Roxanne Sukol, M.D.: The ‘low carb’ equation — why it’s time for you to get strategic about your nutrition

Job stress is more strongly associated with health than any other financial or family problem. You’re the CEO and you’re stressed. I see it all too often in my Executive Health practice, and too often emotional stress leads to stress-eating, which causes health issues. It’s a vicious cycle.

Prevention specialists like me work to lower medical costs by teaching business leaders to understand that certain carbohydrates (refined, manufactured, processed and stripped carbs) are major contributors to the rising rates of obesity and diabetes.

Why does this matter to you? Because chronic diseases cost money, and the likelihood is that it’s costing your company down to the bottom line. Nutritional deficiencies are a major contributing factor to chronic disease. Rest assured, all carbs are not created equal.

Most Americans have probably grown up on the standard American diet (sAd), but as a leader, it’s time for you to get strategic about your nutrition. You need to eat smart to stay at your absolute best.


Time for a definition

What does the term “low-carb” mean? What is the opposite of a low-carb diet? The (sAd) contains enormous amounts of refined grain and concentrated sugar. There’s sweet cereal, juice and toast at breakfast; sandwich, chips, soda and cookies at lunch; pasta and rolls at dinner.

Calling any strategy “low-carb” assumes that high-carb diets are the norm. And that cannot be a solution.

This perspective highlights the difference between absolute and relative comparisons. Relative comparisons are notoriously undependable. They may tell you where you landed, but they reveal nothing about how far you traveled. Calling nutritious eating “low-carb” is a relative comparison.


So, how to get smart?

Nutritious diets, with generous amounts of fruits, vegetables, beans and whole grains are not “low-carb.” What then?

It’s not carbs per se that are the problem. The problem is stripped carbs, or processed carbs that have been stripped of their fiber, such as these deficient carbs: white flour, corn syrup, corn starch, white rice and sugar.

Most of us can eat all the peaches and garbanzo beans we want.

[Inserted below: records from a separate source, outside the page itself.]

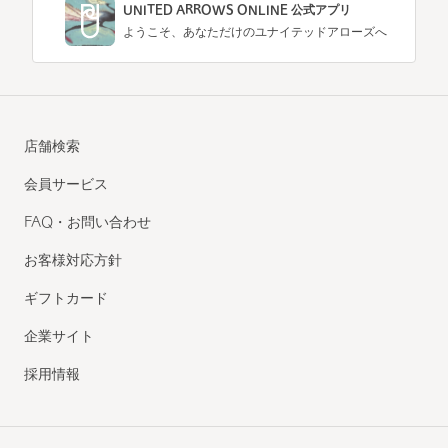
UNITED ARROWS ONLINE 公式アプリ
ようこそ、あなただけのユナイテッドアローズへ
店舗検索
会員サービス
FAQ・お問い合わせ
お客様対応方針
ギフトカード
企業サイト
採用情報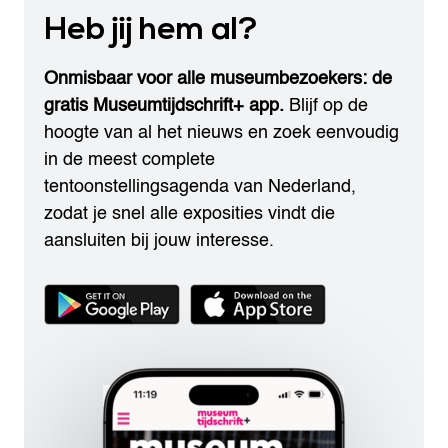
Heb jij hem al?
Onmisbaar voor alle museumbezoekers: de
gratis Museumtijdschrift+ app.
Blijf op de
hoogte van al het nieuws en zoek eenvoudig
in de meest complete
tentoonstellingsagenda van Nederland,
zodat je snel alle exposities vindt die
aansluiten bij jouw interesse.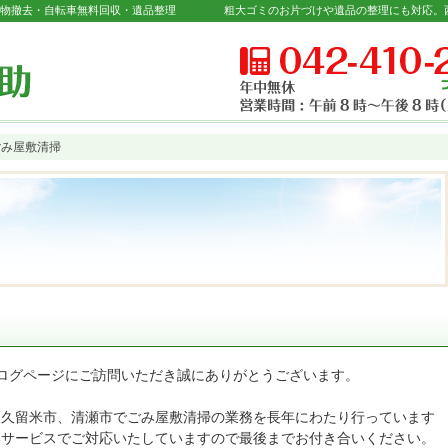
置物撤去・自転車無料回収・遺品整理
ごみ屋敷清掃
ブログページにご訪問いただき誠にありがとうございます。
東久留米市、清瀬市でごみ屋敷清掃の業務を長年にわたり行っています
いサービスでご対応いたしていますので最後までお付き合いください。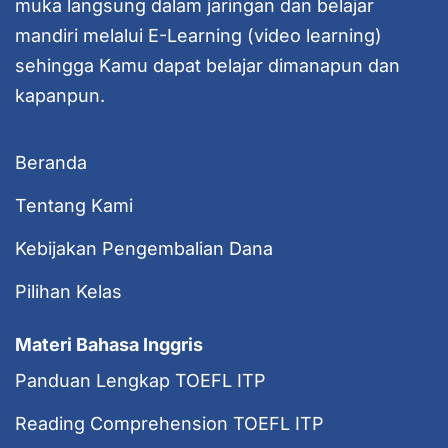
muka langsung dalam jaringan dan belajar
mandiri melalui E-Learning (video learning)
sehingga Kamu dapat belajar dimanapun dan
kapanpun.
Beranda
Tentang Kami
Kebijakan Pengembalian Dana
Pilihan Kelas
Materi Bahasa Inggris
Panduan Lengkap TOEFL ITP
Reading Comprehension TOEFL ITP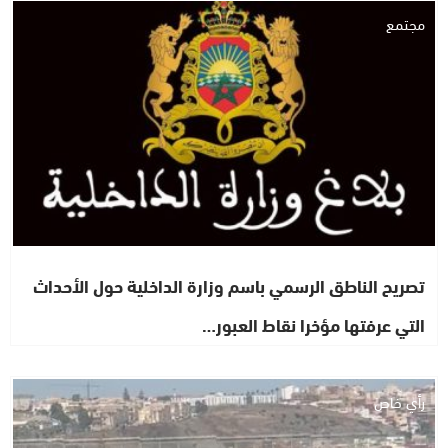
مجتمع
تصريح الناطق الرسمي باسم وزارة الداخلية حول الأحداث
التي عرفتها مؤخرا نقاط العبور…
رأي خاص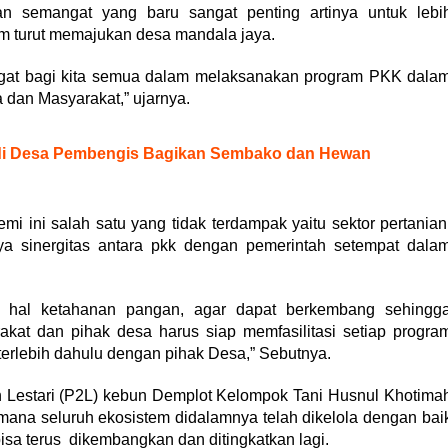
n semangat yang baru sangat penting artinya untuk lebi
am turut memajukan desa mandala jaya.
ngat bagi kita semua dalam melaksanakan program PKK dala
dan Masyarakat,” ujarnya.
 di Desa Pembengis Bagikan Sembako dan Hewan
ini salah satu yang tidak terdampak yaitu sektor pertanian
nya sinergitas antara pkk dengan pemerintah setempat dala
am hal ketahanan pangan, agar dapat berkembang sehingg
kat dan pihak desa harus siap memfasilitasi setiap progra
erlebih dahulu dengan pihak Desa,” Sebutnya.
Lestari (P2L) kebun Demplot Kelompok Tani Husnul Khotima
imana seluruh ekosistem didalamnya telah dikelola dengan bai
isa terus dikembangkan dan ditingkatkan lagi.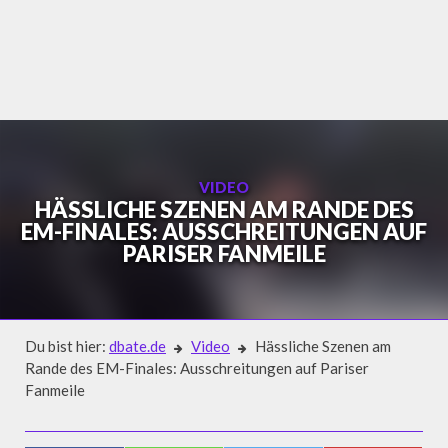
Skip
to
content
VIDEO
HÄSSLICHE SZENEN AM RANDE DES
EM-FINALES: AUSSCHREITUNGEN AUF
PARISER FANMEILE
Du bist hier:
dbate.de
Video
Hässliche Szenen am
Rande des EM-Finales: Ausschreitungen auf Pariser
Fanmeile
Video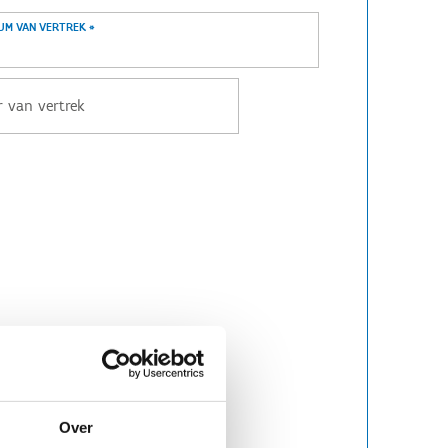
UM VAN VERTREK
*
Over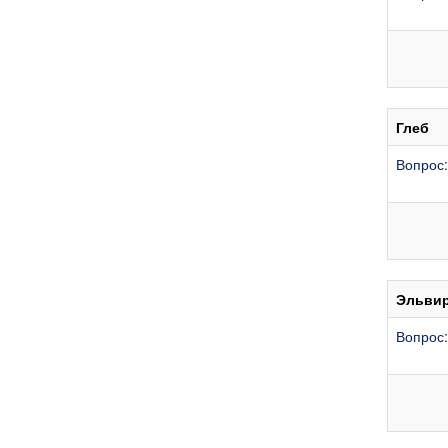
Глеб
Вопрос:
Эльви
Вопрос: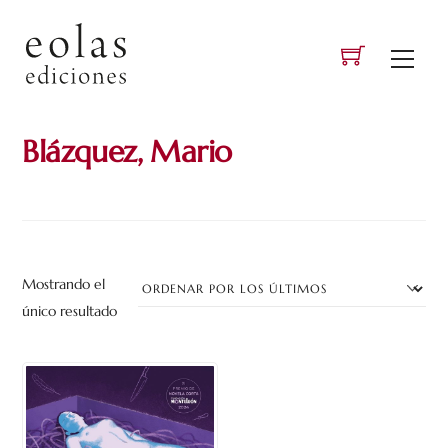
Skip
to
Men
content
Blázquez, Mario
Mostrando el
único resultado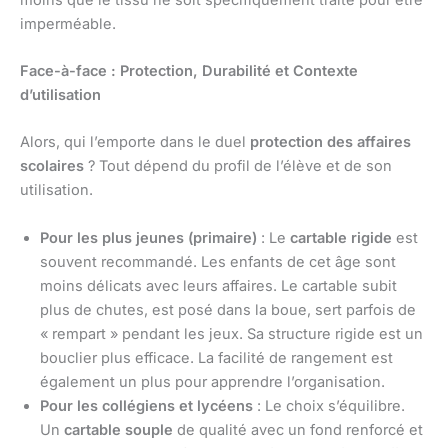
imperméable.
Face-à-face : Protection, Durabilité et Contexte
d’utilisation
Alors, qui l’emporte dans le duel
protection des affaires
scolaires
? Tout dépend du profil de l’élève et de son
utilisation.
Pour les plus jeunes (primaire)
: Le
cartable rigide
est
souvent recommandé. Les enfants de cet âge sont
moins délicats avec leurs affaires. Le cartable subit
plus de chutes, est posé dans la boue, sert parfois de
« rempart » pendant les jeux. Sa structure rigide est un
bouclier plus efficace. La facilité de rangement est
également un plus pour apprendre l’organisation.
Pour les collégiens et lycéens
: Le choix s’équilibre.
Un
cartable souple
de qualité avec un fond renforcé et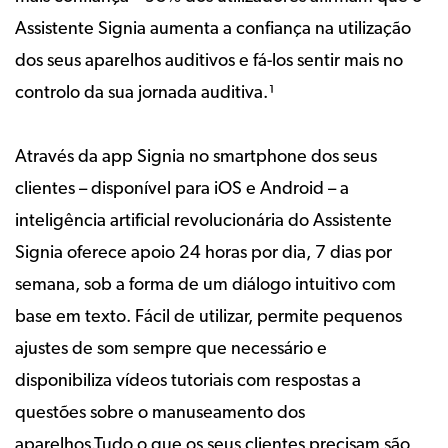
Assistente Signia aumenta a confiança na utilização
dos seus aparelhos auditivos e fá-los sentir mais no
controlo da sua jornada auditiva.¹
Através da app Signia no smartphone dos seus
clientes – disponível para iOS e Android – a
inteligência artificial revolucionária do Assistente
Signia oferece apoio 24 horas por dia, 7 dias por
semana, sob a forma de um diálogo intuitivo com
base em texto. Fácil de utilizar, permite pequenos
ajustes de som sempre que necessário e
disponibiliza vídeos tutoriais com respostas a
questões sobre o manuseamento dos
aparelhos.Tudo o que os seus clientes precisam são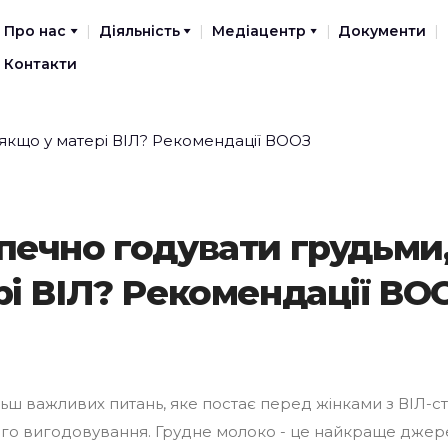
Про нас
Діяльність
Медіацентр
Документи
Контакти
печно годувати грудьми
рі ВІЛ? Рекомендації ВО
ьш важливих питань, яке постає перед жінками з ВІЛ-ст
го вигодовування. Грудне молоко - це найкраще джер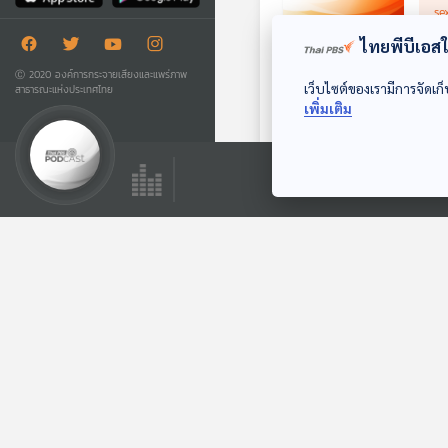
ดี
อาหา
se
เพราะ
ยังมี
ขยายห
ไทยพีบีเอสใช
** แต
EP. 
ค่ะ
Ⓒ 2020 องค์การกระจายเสียงและแพร่ภาพ
เว็บไซต์ของเรามีการจัดเก็
สาธารณะแห่งประเทศไทย
29
เพิ่มเติม
รายกา
นานแค่
.
hi
แต่สำ
โดยเฉ
.
วั
The A
สาธา
.
ลองมา
EP.
Podca
30
รายกา
ต้องร
.
Se
คำตอบ
Worke
.
รั
เพศสน
30 ปี
อาชีพ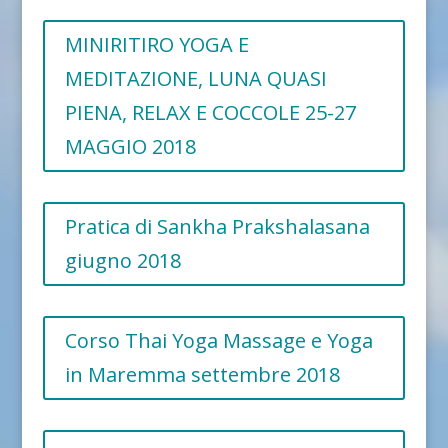
MINIRITIRO YOGA E
MEDITAZIONE, LUNA QUASI
PIENA, RELAX E COCCOLE 25-27
MAGGIO 2018
Pratica di Sankha Prakshalasana
giugno 2018
Corso Thai Yoga Massage e Yoga
in Maremma settembre 2018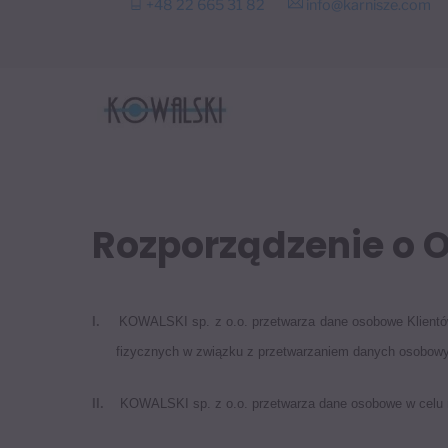
+48 22 665 31 82
info@karnisze.com
to
content
Rozporządzenie o 
I.
KOWALSKI sp. z o.o. przetwarza dane osobowe Klientów
fizycznych w związku z przetwarzaniem danych osobowyc
II.
KOWALSKI sp. z o.o. przetwarza dane osobowe w celu rea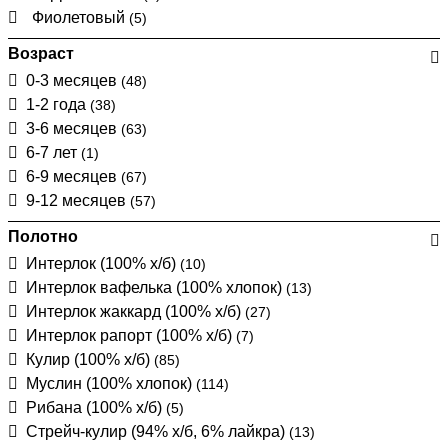
Фиолетовый
(5)
Возраст
0-3 месяцев
(48)
1-2 года
(38)
3-6 месяцев
(63)
6-7 лет
(1)
6-9 месяцев
(67)
9-12 месяцев
(57)
Полотно
Интерлок (100% х/б)
(10)
Интерлок вафелька (100% хлопок)
(13)
Интерлок жаккард (100% х/б)
(27)
Интерлок рапорт (100% х/б)
(7)
Кулир (100% х/б)
(85)
Муслин (100% хлопок)
(114)
Рибана (100% х/б)
(5)
Стрейч-кулир (94% х/б, 6% лайкра)
(13)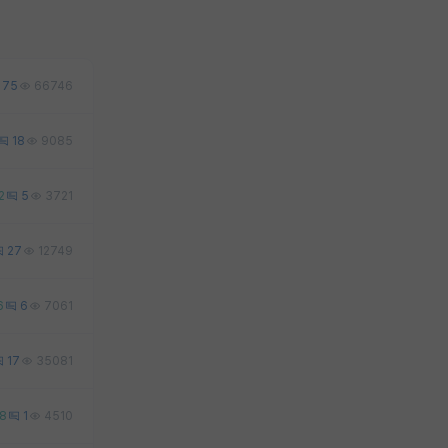
75
66746
18
9085
2
5
3721
27
12749
6
6
7061
17
35081
8
1
4510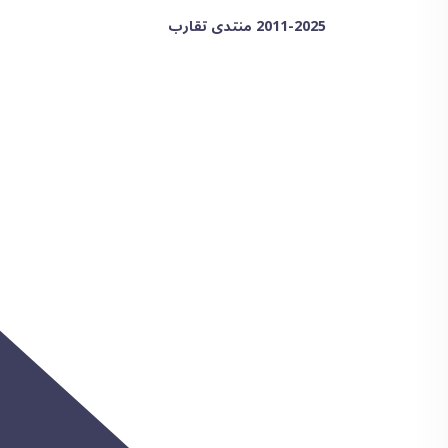
2011-2025 منتدى تقارب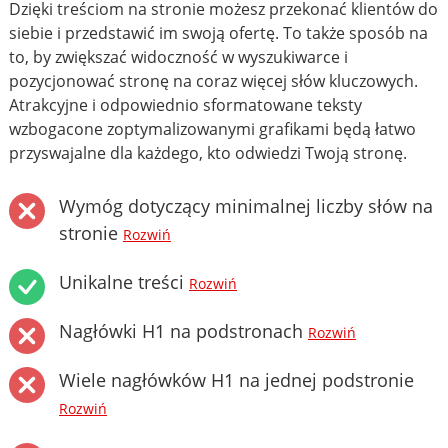
Dzięki treściom na stronie możesz przekonać klientów do
siebie i przedstawić im swoją ofertę. To także sposób na
to, by zwiększać widoczność w wyszukiwarce i
pozycjonować stronę na coraz więcej słów kluczowych.
Atrakcyjne i odpowiednio sformatowane teksty
wzbogacone zoptymalizowanymi grafikami będą łatwo
przyswajalne dla każdego, kto odwiedzi Twoją stronę.
Wymóg dotyczący minimalnej liczby słów na
stronie
Rozwiń
Unikalne treści
Rozwiń
Nagłówki H1 na podstronach
Rozwiń
Wiele nagłówków H1 na jednej podstronie
Rozwiń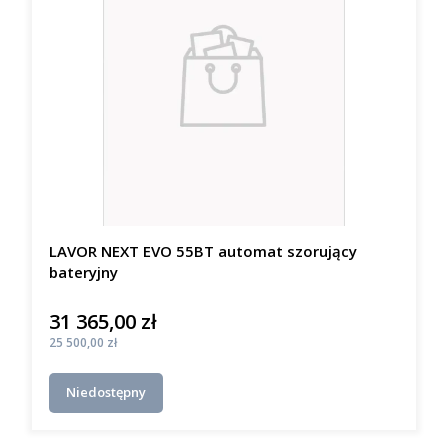
LAVOR NEXT EVO 55BT automat szorujący
bateryjny
31 365,00 zł
Cena
Cena
25 500,00 zł
Niedostępny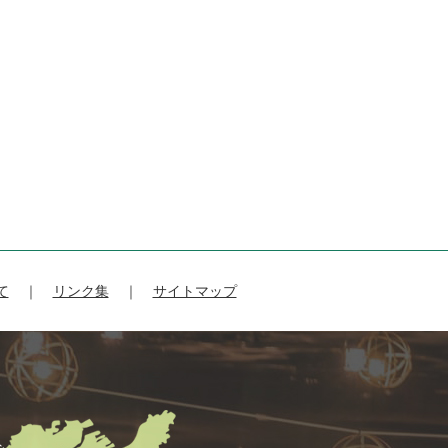
て
リンク集
サイトマップ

Instead of low-carb, I want to hear people talking about low-grain diets, low-processed-food diets or even low-grain/low-fruit diets. Ultimately, that tells me a lot more about what they’re eating.

Good carbs: vegetables, beans, fruits and 100 percent whole grains.

When you call a diet “low-carb,” you are comparing it with the sAd, which is sky high in processed carbohydrates. The term “low-carb” doesn’t tell whether an individual has excluded processed grain, all grain or perhaps all grain plus fruits. To call a diet “low-carb” presumes that the sAd contains a reasonable amount of carb. Which it does not.

So what’s your goal? A diet that excludes processed foods should help you sleep better, concentrate better, exercise better, lower your risk for chronic disease and yes, potentially improve your bottom line.